● **Aim of the task**: Go through the entries one line at a time, and gather every line that has the word "http".

● **Listed entries**:
********

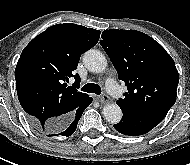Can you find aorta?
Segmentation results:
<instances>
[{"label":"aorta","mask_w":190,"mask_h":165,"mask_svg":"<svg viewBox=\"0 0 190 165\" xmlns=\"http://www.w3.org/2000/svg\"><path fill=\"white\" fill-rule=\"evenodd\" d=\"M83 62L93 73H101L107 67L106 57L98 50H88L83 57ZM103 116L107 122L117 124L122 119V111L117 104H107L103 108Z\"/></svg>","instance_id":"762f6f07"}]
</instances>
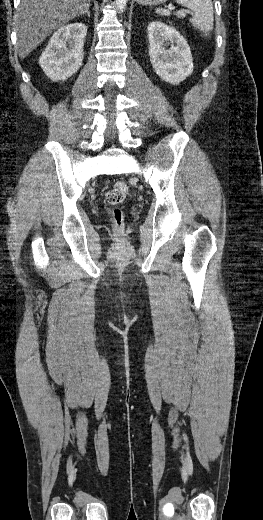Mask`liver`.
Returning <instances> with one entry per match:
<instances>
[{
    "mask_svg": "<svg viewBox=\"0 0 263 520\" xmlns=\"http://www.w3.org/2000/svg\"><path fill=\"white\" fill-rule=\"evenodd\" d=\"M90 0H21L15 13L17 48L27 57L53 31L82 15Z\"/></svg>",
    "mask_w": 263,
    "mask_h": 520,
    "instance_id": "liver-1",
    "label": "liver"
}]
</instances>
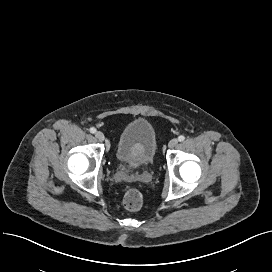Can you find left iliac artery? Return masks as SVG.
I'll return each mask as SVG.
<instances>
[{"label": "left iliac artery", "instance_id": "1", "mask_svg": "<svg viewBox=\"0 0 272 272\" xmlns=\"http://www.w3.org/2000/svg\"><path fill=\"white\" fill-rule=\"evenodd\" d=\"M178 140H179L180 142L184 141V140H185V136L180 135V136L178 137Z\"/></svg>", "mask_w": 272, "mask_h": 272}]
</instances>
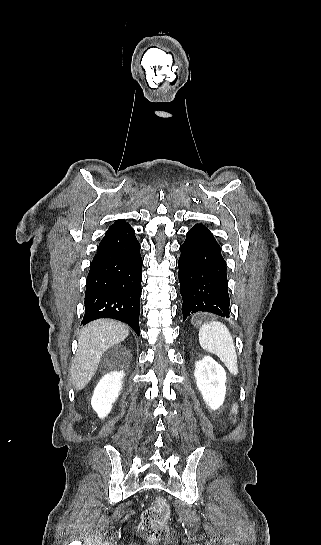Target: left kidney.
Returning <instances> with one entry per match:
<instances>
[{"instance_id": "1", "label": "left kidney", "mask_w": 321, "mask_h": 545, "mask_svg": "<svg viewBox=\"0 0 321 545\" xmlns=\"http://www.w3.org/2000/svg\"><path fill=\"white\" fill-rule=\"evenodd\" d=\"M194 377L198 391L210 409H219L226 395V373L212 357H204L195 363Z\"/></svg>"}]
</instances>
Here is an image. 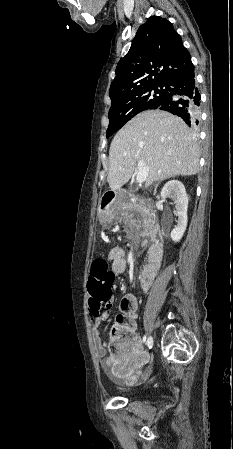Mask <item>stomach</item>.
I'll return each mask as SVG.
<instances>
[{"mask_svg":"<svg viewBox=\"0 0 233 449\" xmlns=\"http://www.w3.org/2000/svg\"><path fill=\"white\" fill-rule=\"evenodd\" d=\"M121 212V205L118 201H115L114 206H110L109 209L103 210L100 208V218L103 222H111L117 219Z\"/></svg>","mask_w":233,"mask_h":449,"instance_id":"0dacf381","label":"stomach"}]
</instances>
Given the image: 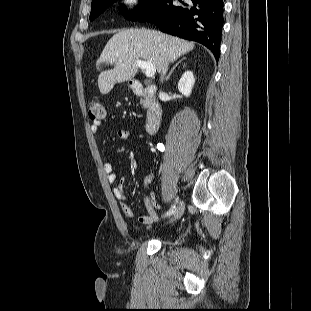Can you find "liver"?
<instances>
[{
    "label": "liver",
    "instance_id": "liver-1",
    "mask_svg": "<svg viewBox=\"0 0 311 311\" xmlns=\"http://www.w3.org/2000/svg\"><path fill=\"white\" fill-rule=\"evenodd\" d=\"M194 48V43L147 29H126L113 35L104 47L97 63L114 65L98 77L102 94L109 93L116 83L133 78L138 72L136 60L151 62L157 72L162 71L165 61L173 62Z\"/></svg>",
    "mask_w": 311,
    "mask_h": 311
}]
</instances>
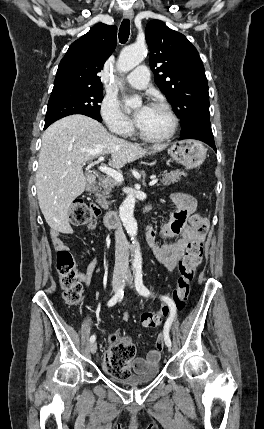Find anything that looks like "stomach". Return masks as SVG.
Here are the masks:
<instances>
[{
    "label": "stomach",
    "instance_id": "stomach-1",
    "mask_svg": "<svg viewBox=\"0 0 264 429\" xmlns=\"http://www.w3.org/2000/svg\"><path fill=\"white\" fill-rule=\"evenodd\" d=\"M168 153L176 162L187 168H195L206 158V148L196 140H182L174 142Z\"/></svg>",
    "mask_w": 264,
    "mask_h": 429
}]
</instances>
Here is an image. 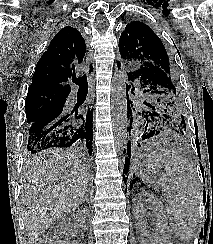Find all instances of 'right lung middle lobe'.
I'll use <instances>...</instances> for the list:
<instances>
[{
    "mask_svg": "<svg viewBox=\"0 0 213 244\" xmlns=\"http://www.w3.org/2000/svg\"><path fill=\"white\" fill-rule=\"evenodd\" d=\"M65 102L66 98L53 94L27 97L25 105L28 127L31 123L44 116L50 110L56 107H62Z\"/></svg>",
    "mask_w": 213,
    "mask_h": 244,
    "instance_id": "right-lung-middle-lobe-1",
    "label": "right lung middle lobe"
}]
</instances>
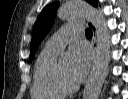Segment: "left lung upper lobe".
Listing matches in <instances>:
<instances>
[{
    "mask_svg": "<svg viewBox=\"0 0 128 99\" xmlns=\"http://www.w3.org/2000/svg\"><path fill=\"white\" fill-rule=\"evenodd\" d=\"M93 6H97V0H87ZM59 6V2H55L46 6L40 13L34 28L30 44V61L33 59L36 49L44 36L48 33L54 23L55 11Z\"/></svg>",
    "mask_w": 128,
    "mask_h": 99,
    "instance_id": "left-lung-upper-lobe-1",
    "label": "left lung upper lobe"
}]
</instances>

********

● **Task result**:
[{"label":"aorta","mask_w":190,"mask_h":165,"mask_svg":"<svg viewBox=\"0 0 190 165\" xmlns=\"http://www.w3.org/2000/svg\"><path fill=\"white\" fill-rule=\"evenodd\" d=\"M83 62L93 73H101L107 67L106 57L98 50H88L83 57ZM103 116L107 122L117 124L122 119V111L117 104H107L103 108Z\"/></svg>","instance_id":"762f6f07"}]
    "mask_svg": "<svg viewBox=\"0 0 263 520\" xmlns=\"http://www.w3.org/2000/svg\"><path fill=\"white\" fill-rule=\"evenodd\" d=\"M90 0H21L15 13L17 48L27 57L53 31L82 15Z\"/></svg>",
[{"label": "left iliac artery", "instance_id": "1", "mask_svg": "<svg viewBox=\"0 0 272 272\" xmlns=\"http://www.w3.org/2000/svg\"><path fill=\"white\" fill-rule=\"evenodd\" d=\"M178 140H179L180 142L184 141V140H185V136L180 135V136L178 137Z\"/></svg>", "mask_w": 272, "mask_h": 272}]
[{"instance_id": "1", "label": "left kidney", "mask_w": 321, "mask_h": 545, "mask_svg": "<svg viewBox=\"0 0 321 545\" xmlns=\"http://www.w3.org/2000/svg\"><path fill=\"white\" fill-rule=\"evenodd\" d=\"M194 377L198 391L210 409H219L226 395V373L212 357H204L195 363Z\"/></svg>"}]
[{"mask_svg":"<svg viewBox=\"0 0 233 449\" xmlns=\"http://www.w3.org/2000/svg\"><path fill=\"white\" fill-rule=\"evenodd\" d=\"M121 212V205L118 201H115L114 206H110L109 209L103 210L100 208V218L103 222H111L117 219Z\"/></svg>","mask_w":233,"mask_h":449,"instance_id":"0dacf381","label":"stomach"}]
    "mask_svg": "<svg viewBox=\"0 0 311 311\" xmlns=\"http://www.w3.org/2000/svg\"><path fill=\"white\" fill-rule=\"evenodd\" d=\"M194 48V43L147 29H126L113 35L104 47L97 63L114 65L98 77L102 94L109 93L116 83L133 78L138 72L136 60L151 62L157 72L162 71L165 61L173 62Z\"/></svg>",
    "mask_svg": "<svg viewBox=\"0 0 264 429\" xmlns=\"http://www.w3.org/2000/svg\"><path fill=\"white\" fill-rule=\"evenodd\" d=\"M168 153L176 162L187 168H195L206 158V148L196 140H182L174 142Z\"/></svg>",
    "mask_svg": "<svg viewBox=\"0 0 213 244\" xmlns=\"http://www.w3.org/2000/svg\"><path fill=\"white\" fill-rule=\"evenodd\" d=\"M65 102L66 98L53 94L27 97L25 105L28 127L31 123L44 116L50 110L56 107H62Z\"/></svg>",
    "mask_svg": "<svg viewBox=\"0 0 128 99\" xmlns=\"http://www.w3.org/2000/svg\"><path fill=\"white\" fill-rule=\"evenodd\" d=\"M93 6H97V0H87ZM59 6V2H55L46 6L40 13L34 28L30 44V61L33 59L36 49L44 36L48 33L54 23L55 11Z\"/></svg>",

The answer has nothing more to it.